Instructions to follow: Only the images are to be dropped; the records themselves must be repeated exactly.

Stored data entries:
══════════

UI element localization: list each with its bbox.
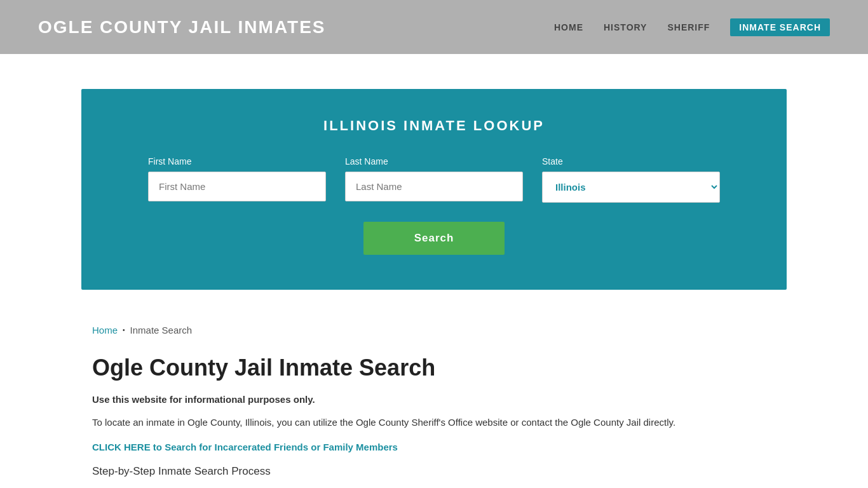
search-btn-row: Search [119, 222, 749, 255]
search-widget-title: ILLINOIS INMATE LOOKUP [119, 118, 749, 134]
last-name-input[interactable] [345, 172, 523, 201]
first-name-group: First Name [148, 156, 326, 203]
page-heading: Ogle County Jail Inmate Search [92, 355, 776, 381]
state-label: State [542, 156, 720, 166]
first-name-label: First Name [148, 156, 326, 166]
main-nav: HOME HISTORY SHERIFF INMATE SEARCH [554, 18, 830, 36]
click-here-link[interactable]: CLICK HERE to Search for Incarcerated Fr… [92, 442, 398, 452]
breadcrumb-separator: • [123, 327, 125, 334]
breadcrumb: Home • Inmate Search [0, 325, 868, 336]
last-name-label: Last Name [345, 156, 523, 166]
breadcrumb-current: Inmate Search [130, 325, 193, 336]
search-form-row: First Name Last Name State Illinois Alab… [119, 156, 749, 203]
info-text: To locate an inmate in Ogle County, Illi… [92, 415, 776, 430]
site-title: OGLE COUNTY JAIL INMATES [38, 17, 325, 37]
nav-history[interactable]: HISTORY [604, 22, 647, 32]
nav-home[interactable]: HOME [554, 22, 583, 32]
state-group: State Illinois Alabama Alaska Arizona Ar… [542, 156, 720, 203]
first-name-input[interactable] [148, 172, 326, 201]
step-heading: Step-by-Step Inmate Search Process [92, 465, 776, 478]
nav-sheriff[interactable]: SHERIFF [667, 22, 710, 32]
nav-inmate-search[interactable]: INMATE SEARCH [730, 18, 830, 36]
breadcrumb-home-link[interactable]: Home [92, 325, 118, 336]
search-button[interactable]: Search [363, 222, 505, 255]
info-text-bold: Use this website for informational purpo… [92, 394, 776, 405]
site-header: OGLE COUNTY JAIL INMATES HOME HISTORY SH… [0, 0, 868, 54]
state-select[interactable]: Illinois Alabama Alaska Arizona Arkansas… [542, 172, 720, 203]
last-name-group: Last Name [345, 156, 523, 203]
main-content: Ogle County Jail Inmate Search Use this … [0, 355, 868, 478]
search-widget: ILLINOIS INMATE LOOKUP First Name Last N… [81, 89, 787, 290]
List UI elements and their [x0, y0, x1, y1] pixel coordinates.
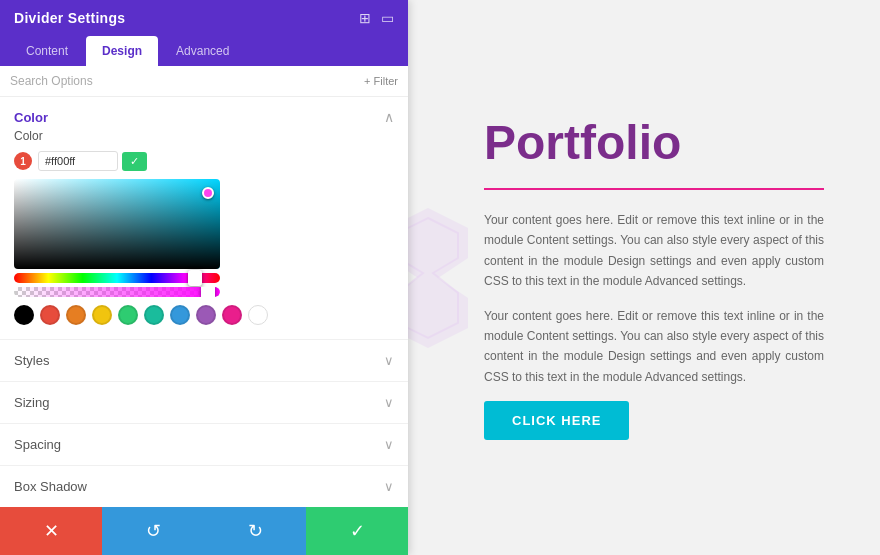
sizing-section: Sizing ∨: [0, 382, 408, 424]
spacing-section: Spacing ∨: [0, 424, 408, 466]
redo-button[interactable]: ↻: [204, 507, 306, 555]
cancel-button[interactable]: ✕: [0, 507, 102, 555]
styles-header[interactable]: Styles ∨: [0, 340, 408, 381]
preview-paragraph-1: Your content goes here. Edit or remove t…: [484, 210, 824, 292]
swatch-white[interactable]: [248, 305, 268, 325]
header-icons: ⊞ ▭: [359, 10, 394, 26]
search-bar: Search Options + Filter: [0, 66, 408, 97]
preview-content: Portfolio Your content goes here. Edit o…: [408, 75, 880, 480]
swatch-pink[interactable]: [222, 305, 242, 325]
sizing-title: Sizing: [14, 395, 49, 410]
spacing-header[interactable]: Spacing ∨: [0, 424, 408, 465]
swatch-red[interactable]: [40, 305, 60, 325]
sizing-chevron-icon: ∨: [384, 395, 394, 410]
color-section-title: Color: [14, 110, 48, 125]
tab-content[interactable]: Content: [10, 36, 84, 66]
box-shadow-section: Box Shadow ∨: [0, 466, 408, 507]
swatch-black[interactable]: [14, 305, 34, 325]
tab-advanced[interactable]: Advanced: [160, 36, 245, 66]
hex-confirm-button[interactable]: ✓: [122, 152, 147, 171]
panel-header: Divider Settings ⊞ ▭: [0, 0, 408, 36]
swatch-green[interactable]: [118, 305, 138, 325]
filter-button[interactable]: + Filter: [364, 75, 398, 87]
swatch-teal[interactable]: [144, 305, 164, 325]
divider-line: [484, 188, 824, 190]
save-button[interactable]: ✓: [306, 507, 408, 555]
opacity-thumb[interactable]: [201, 287, 215, 297]
search-placeholder[interactable]: Search Options: [10, 74, 93, 88]
spacing-chevron-icon: ∨: [384, 437, 394, 452]
color-section: Color ∧ Color 1 ✓: [0, 97, 408, 340]
styles-chevron-icon: ∨: [384, 353, 394, 368]
click-here-button[interactable]: CLICK HERE: [484, 401, 629, 440]
spacing-title: Spacing: [14, 437, 61, 452]
swatch-orange[interactable]: [66, 305, 86, 325]
box-shadow-chevron-icon: ∨: [384, 479, 394, 494]
step-badge: 1: [14, 152, 32, 170]
panel-title: Divider Settings: [14, 10, 125, 26]
hue-thumb[interactable]: [188, 270, 202, 286]
color-label: Color: [14, 129, 394, 143]
swatch-purple[interactable]: [196, 305, 216, 325]
box-shadow-header[interactable]: Box Shadow ∨: [0, 466, 408, 507]
preview-panel: Portfolio Your content goes here. Edit o…: [408, 0, 880, 555]
panel-tabs: Content Design Advanced: [0, 36, 408, 66]
opacity-slider[interactable]: [14, 287, 220, 297]
styles-section: Styles ∨: [0, 340, 408, 382]
sizing-header[interactable]: Sizing ∨: [0, 382, 408, 423]
tab-design[interactable]: Design: [86, 36, 158, 66]
color-chevron-up-icon: ∧: [384, 109, 394, 125]
swatch-yellow[interactable]: [92, 305, 112, 325]
panel-footer: ✕ ↺ ↻ ✓: [0, 507, 408, 555]
color-section-content: Color 1 ✓: [0, 129, 408, 339]
settings-panel: Divider Settings ⊞ ▭ Content Design Adva…: [0, 0, 408, 555]
styles-title: Styles: [14, 353, 49, 368]
panel-content: Color ∧ Color 1 ✓: [0, 97, 408, 507]
expand-icon[interactable]: ▭: [381, 10, 394, 26]
hex-input[interactable]: [38, 151, 118, 171]
gradient-canvas[interactable]: [14, 179, 220, 269]
color-swatches: [14, 305, 394, 325]
hue-slider[interactable]: [14, 273, 220, 283]
black-overlay: [14, 179, 220, 269]
color-gradient-area[interactable]: [14, 179, 220, 269]
color-section-header[interactable]: Color ∧: [0, 97, 408, 129]
opacity-gradient: [14, 287, 220, 297]
swatch-blue[interactable]: [170, 305, 190, 325]
preview-paragraph-2: Your content goes here. Edit or remove t…: [484, 306, 824, 388]
portfolio-title: Portfolio: [484, 115, 824, 170]
color-input-row: 1 ✓: [14, 151, 394, 171]
settings-icon[interactable]: ⊞: [359, 10, 371, 26]
undo-button[interactable]: ↺: [102, 507, 204, 555]
box-shadow-title: Box Shadow: [14, 479, 87, 494]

══════════

Exercise response:
UI element localization: list each with its bbox.
search-btn-row: Search [119, 222, 749, 255]
search-widget-title: ILLINOIS INMATE LOOKUP [119, 118, 749, 134]
last-name-input[interactable] [345, 172, 523, 201]
first-name-group: First Name [148, 156, 326, 203]
page-heading: Ogle County Jail Inmate Search [92, 355, 776, 381]
state-label: State [542, 156, 720, 166]
first-name-label: First Name [148, 156, 326, 166]
main-nav: HOME HISTORY SHERIFF INMATE SEARCH [554, 18, 830, 36]
click-here-link[interactable]: CLICK HERE to Search for Incarcerated Fr… [92, 442, 398, 452]
breadcrumb-separator: • [123, 327, 125, 334]
breadcrumb: Home • Inmate Search [0, 325, 868, 336]
last-name-label: Last Name [345, 156, 523, 166]
breadcrumb-current: Inmate Search [130, 325, 193, 336]
search-form-row: First Name Last Name State Illinois Alab… [119, 156, 749, 203]
info-text: To locate an inmate in Ogle County, Illi… [92, 415, 776, 430]
site-title: OGLE COUNTY JAIL INMATES [38, 17, 325, 37]
nav-history[interactable]: HISTORY [604, 22, 647, 32]
nav-home[interactable]: HOME [554, 22, 583, 32]
state-group: State Illinois Alabama Alaska Arizona Ar… [542, 156, 720, 203]
first-name-input[interactable] [148, 172, 326, 201]
step-heading: Step-by-Step Inmate Search Process [92, 465, 776, 478]
nav-sheriff[interactable]: SHERIFF [667, 22, 710, 32]
nav-inmate-search[interactable]: INMATE SEARCH [730, 18, 830, 36]
breadcrumb-home-link[interactable]: Home [92, 325, 118, 336]
search-button[interactable]: Search [363, 222, 505, 255]
info-text-bold: Use this website for informational purpo… [92, 394, 776, 405]
site-header: OGLE COUNTY JAIL INMATES HOME HISTORY SH… [0, 0, 868, 54]
state-select[interactable]: Illinois Alabama Alaska Arizona Arkansas… [542, 172, 720, 203]
last-name-group: Last Name [345, 156, 523, 203]
main-content: Ogle County Jail Inmate Search Use this … [0, 355, 868, 478]
search-widget: ILLINOIS INMATE LOOKUP First Name Last N… [81, 89, 787, 290]
List UI elements and their [x0, y0, x1, y1] pixel coordinates.
sizing-section: Sizing ∨: [0, 382, 408, 424]
spacing-section: Spacing ∨: [0, 424, 408, 466]
redo-button[interactable]: ↻: [204, 507, 306, 555]
cancel-button[interactable]: ✕: [0, 507, 102, 555]
styles-header[interactable]: Styles ∨: [0, 340, 408, 381]
preview-paragraph-1: Your content goes here. Edit or remove t…: [484, 210, 824, 292]
swatch-white[interactable]: [248, 305, 268, 325]
header-icons: ⊞ ▭: [359, 10, 394, 26]
search-bar: Search Options + Filter: [0, 66, 408, 97]
preview-content: Portfolio Your content goes here. Edit o…: [408, 75, 880, 480]
swatch-pink[interactable]: [222, 305, 242, 325]
sizing-title: Sizing: [14, 395, 49, 410]
spacing-header[interactable]: Spacing ∨: [0, 424, 408, 465]
swatch-red[interactable]: [40, 305, 60, 325]
sizing-chevron-icon: ∨: [384, 395, 394, 410]
color-section-title: Color: [14, 110, 48, 125]
tab-content[interactable]: Content: [10, 36, 84, 66]
box-shadow-section: Box Shadow ∨: [0, 466, 408, 507]
swatch-black[interactable]: [14, 305, 34, 325]
tab-advanced[interactable]: Advanced: [160, 36, 245, 66]
hex-confirm-button[interactable]: ✓: [122, 152, 147, 171]
panel-header: Divider Settings ⊞ ▭: [0, 0, 408, 36]
swatch-green[interactable]: [118, 305, 138, 325]
filter-button[interactable]: + Filter: [364, 75, 398, 87]
swatch-teal[interactable]: [144, 305, 164, 325]
divider-line: [484, 188, 824, 190]
save-button[interactable]: ✓: [306, 507, 408, 555]
opacity-thumb[interactable]: [201, 287, 215, 297]
search-placeholder[interactable]: Search Options: [10, 74, 93, 88]
spacing-chevron-icon: ∨: [384, 437, 394, 452]
color-section: Color ∧ Color 1 ✓: [0, 97, 408, 340]
styles-chevron-icon: ∨: [384, 353, 394, 368]
click-here-button[interactable]: CLICK HERE: [484, 401, 629, 440]
spacing-title: Spacing: [14, 437, 61, 452]
swatch-orange[interactable]: [66, 305, 86, 325]
box-shadow-chevron-icon: ∨: [384, 479, 394, 494]
step-badge: 1: [14, 152, 32, 170]
panel-title: Divider Settings: [14, 10, 125, 26]
hue-thumb[interactable]: [188, 270, 202, 286]
color-label: Color: [14, 129, 394, 143]
swatch-purple[interactable]: [196, 305, 216, 325]
box-shadow-header[interactable]: Box Shadow ∨: [0, 466, 408, 507]
preview-panel: Portfolio Your content goes here. Edit o…: [408, 0, 880, 555]
panel-tabs: Content Design Advanced: [0, 36, 408, 66]
opacity-slider[interactable]: [14, 287, 220, 297]
styles-section: Styles ∨: [0, 340, 408, 382]
sizing-header[interactable]: Sizing ∨: [0, 382, 408, 423]
tab-design[interactable]: Design: [86, 36, 158, 66]
color-chevron-up-icon: ∧: [384, 109, 394, 125]
swatch-yellow[interactable]: [92, 305, 112, 325]
panel-footer: ✕ ↺ ↻ ✓: [0, 507, 408, 555]
color-section-content: Color 1 ✓: [0, 129, 408, 339]
settings-panel: Divider Settings ⊞ ▭ Content Design Adva…: [0, 0, 408, 555]
styles-title: Styles: [14, 353, 49, 368]
panel-content: Color ∧ Color 1 ✓: [0, 97, 408, 507]
expand-icon[interactable]: ▭: [381, 10, 394, 26]
hex-input[interactable]: [38, 151, 118, 171]
gradient-canvas[interactable]: [14, 179, 220, 269]
color-swatches: [14, 305, 394, 325]
hue-slider[interactable]: [14, 273, 220, 283]
black-overlay: [14, 179, 220, 269]
color-gradient-area[interactable]: [14, 179, 220, 269]
color-section-header[interactable]: Color ∧: [0, 97, 408, 129]
opacity-gradient: [14, 287, 220, 297]
swatch-blue[interactable]: [170, 305, 190, 325]
preview-paragraph-2: Your content goes here. Edit or remove t…: [484, 306, 824, 388]
portfolio-title: Portfolio: [484, 115, 824, 170]
color-input-row: 1 ✓: [14, 151, 394, 171]
settings-icon[interactable]: ⊞: [359, 10, 371, 26]
undo-button[interactable]: ↺: [102, 507, 204, 555]
box-shadow-title: Box Shadow: [14, 479, 87, 494]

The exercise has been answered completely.